In one study, he took 12 subjects who complained of sleep problems, pain and stress and had them sleep on Earthing pads—one of a series of electromagnetic devices made for the purpose of these studies—for eight weeks. Ober’s team measured subjects’ cortisol levels and discovered that grounding during sleep resynchronizes hormone secretion with its natural, normal rhythm.
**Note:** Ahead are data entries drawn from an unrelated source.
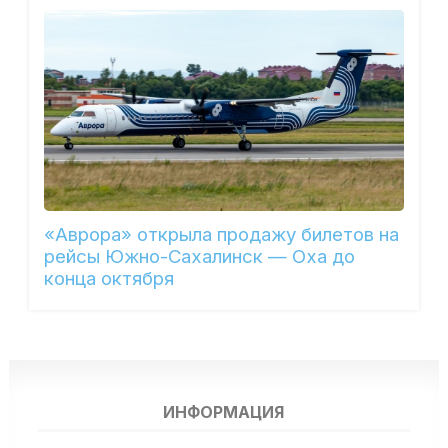
«Аврора» открыла продажу билетов на
рейсы Южно-Сахалинск — Оха до
конца октября
ИНФОРМАЦИЯ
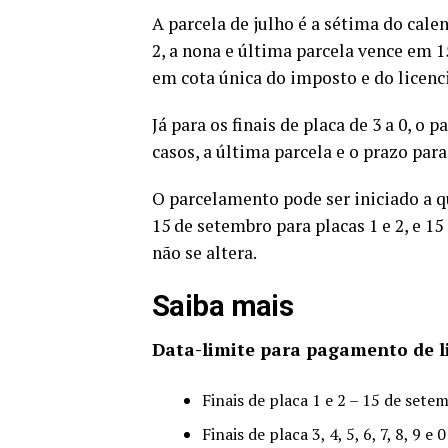
A parcela de julho é a sétima do calen
2, a nona e última parcela vence em
em cota única do imposto e do licen
Já para os finais de placa de 3 a 0, o
casos, a última parcela e o prazo par
O parcelamento pode ser iniciado a q
15 de setembro para placas 1 e 2, e 1
não se altera.
Saiba mais
Data-limite para pagamento de l
Finais de placa 1 e 2 – 15 de set
Finais de placa 3, 4, 5, 6, 7, 8, 9 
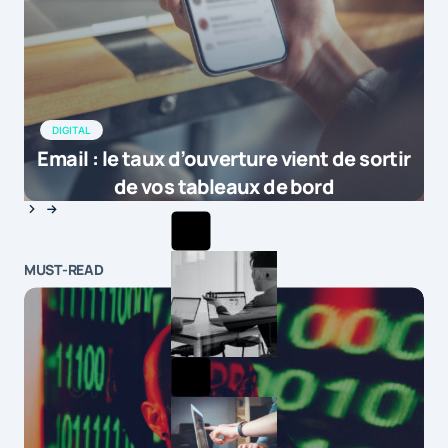
DIGITAL
Email : le taux d’ouverture vient de sortir
de vos tableaux de bord
MUST-READ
Subjects reported faster and better sleep, as well as reduced emotional stress and pain within the first few days.

In another study, they grounded 29 premature babies with electro-patches for 30 to 40 minutes in incubators who were said to feel anxious or become colicky.
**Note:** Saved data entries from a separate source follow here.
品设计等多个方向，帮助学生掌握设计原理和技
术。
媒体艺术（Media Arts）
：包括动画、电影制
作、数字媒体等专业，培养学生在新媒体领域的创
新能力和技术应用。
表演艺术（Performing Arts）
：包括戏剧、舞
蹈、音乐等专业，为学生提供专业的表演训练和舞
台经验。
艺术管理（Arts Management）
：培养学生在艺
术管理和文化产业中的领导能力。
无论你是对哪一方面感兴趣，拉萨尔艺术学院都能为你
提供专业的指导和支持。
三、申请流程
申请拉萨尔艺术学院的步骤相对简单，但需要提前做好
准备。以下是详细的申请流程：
“We saw a 70 percent improvement,” Ober says, noting that it “normalized heart rate variability and nervous systems,” adding: “There is no placebo effect with infants.”

“It makes sense,” says Hoscheit, who practiced Earthing long before it was given a name. “More and more, we’re spending time indoors surrounded by man-made products that off-gas chemicals and negatively affect our physiology and energy. The impact I notice of regularly peeling off my shoes and putting my feet in the grass, dirt or sand helps to neutralize that.” She too reports more regular sleep cycles and less pain day to day.

Ober accidentally happened upon a line of grounding accessories throughout years of study. The public wanted a way to ground through the night or long winters where going barefoot wasn’t possible. He hopes that demand will grow to the footwear industry. “We need to study this further and fix our shoes,” he says. “But Nike isn’t going to make conductive shoes until people ask for them.”

For change to happen, enough people must understand the challenges and demand it, he says.

“My clients often ask me, ‘Where’s the scientific evidence?’ And I tell them, ‘Let your own experience be proof enough for you. You have nothing to lose by spending time trying it. Put your feet in the grass for a week…spend a week gardening with your hands in the dirt.’”

The only drawback: “Just be more cautious when hiking barefoot,” he says, “if you want to avoid broken toes.”